- **Assigned task**
Go to the line containing "Enter the Contact photo competition" in the records below and print it and every following line exactly, on through the line containing "Technical C", then stop.

[Supplied material Boundary: Start]

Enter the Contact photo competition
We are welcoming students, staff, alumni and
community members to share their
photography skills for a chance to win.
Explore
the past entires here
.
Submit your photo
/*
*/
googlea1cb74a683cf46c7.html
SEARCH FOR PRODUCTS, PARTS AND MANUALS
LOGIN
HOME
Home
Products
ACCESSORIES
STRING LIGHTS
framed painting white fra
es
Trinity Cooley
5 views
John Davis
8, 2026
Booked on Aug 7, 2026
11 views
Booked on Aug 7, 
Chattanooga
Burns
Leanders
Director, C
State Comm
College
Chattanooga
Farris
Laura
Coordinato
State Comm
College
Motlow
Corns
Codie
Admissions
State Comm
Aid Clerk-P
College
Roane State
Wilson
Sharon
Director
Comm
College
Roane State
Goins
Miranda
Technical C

[Supplied material Boundary: End]
[Supplied material Boundary: Start]

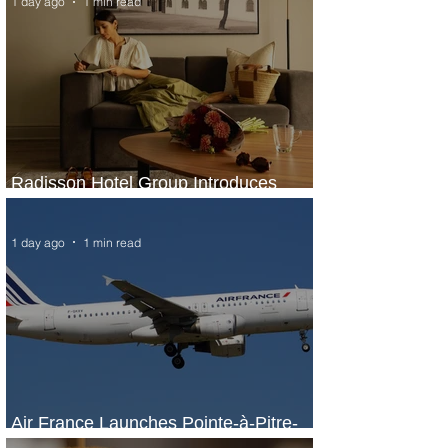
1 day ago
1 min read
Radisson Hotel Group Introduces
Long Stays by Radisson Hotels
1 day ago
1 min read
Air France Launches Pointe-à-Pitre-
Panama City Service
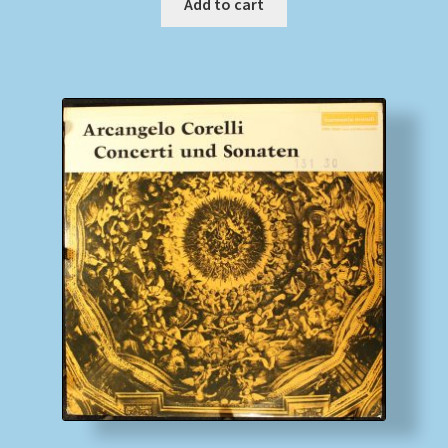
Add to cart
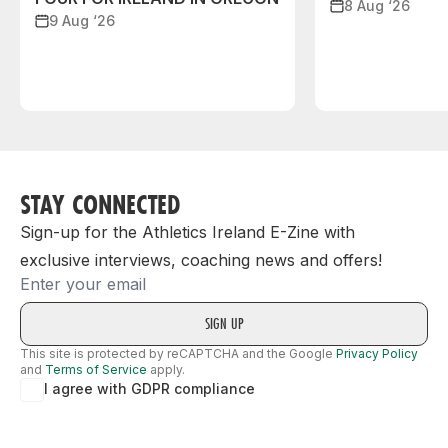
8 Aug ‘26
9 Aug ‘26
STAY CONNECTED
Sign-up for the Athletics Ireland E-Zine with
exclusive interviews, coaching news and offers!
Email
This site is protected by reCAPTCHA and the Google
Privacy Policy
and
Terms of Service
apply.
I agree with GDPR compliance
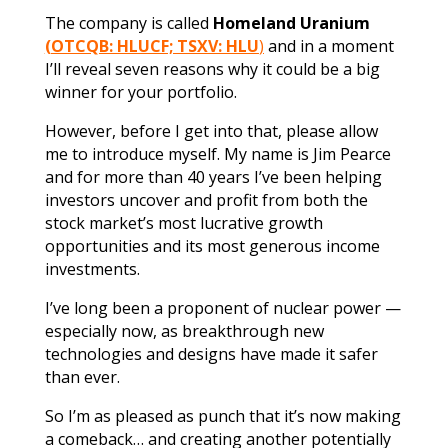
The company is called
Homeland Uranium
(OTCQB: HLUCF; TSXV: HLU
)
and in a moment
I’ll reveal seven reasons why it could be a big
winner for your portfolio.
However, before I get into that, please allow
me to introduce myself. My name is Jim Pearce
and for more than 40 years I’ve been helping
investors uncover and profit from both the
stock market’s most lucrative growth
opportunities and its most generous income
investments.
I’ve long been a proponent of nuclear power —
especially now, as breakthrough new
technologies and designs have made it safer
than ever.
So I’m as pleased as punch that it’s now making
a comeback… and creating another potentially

[Supplied material Boundary: End]

- **Expected output**
Enter the Contact photo competition
We are welcoming students, staff, alumni and
community members to share their
photography skills for a chance to win.
Explore
the past entires here
.
Submit your photo
/*
*/
googlea1cb74a683cf46c7.html
SEARCH FOR PRODUCTS, PARTS AND MANUALS
LOGIN
HOME
Home
Products
ACCESSORIES
STRING LIGHTS
framed painting white fra
es
Trinity Cooley
5 views
John Davis
8, 2026
Booked on Aug 7, 2026
11 views
Booked on Aug 7, 
Chattanooga
Burns
Leanders
Director, C
State Comm
College
Chattanooga
Farris
Laura
Coordinato
State Comm
College
Motlow
Corns
Codie
Admissions
State Comm
Aid Clerk-P
College
Roane State
Wilson
Sharon
Director
Comm
College
Roane State
Goins
Miranda
Technical C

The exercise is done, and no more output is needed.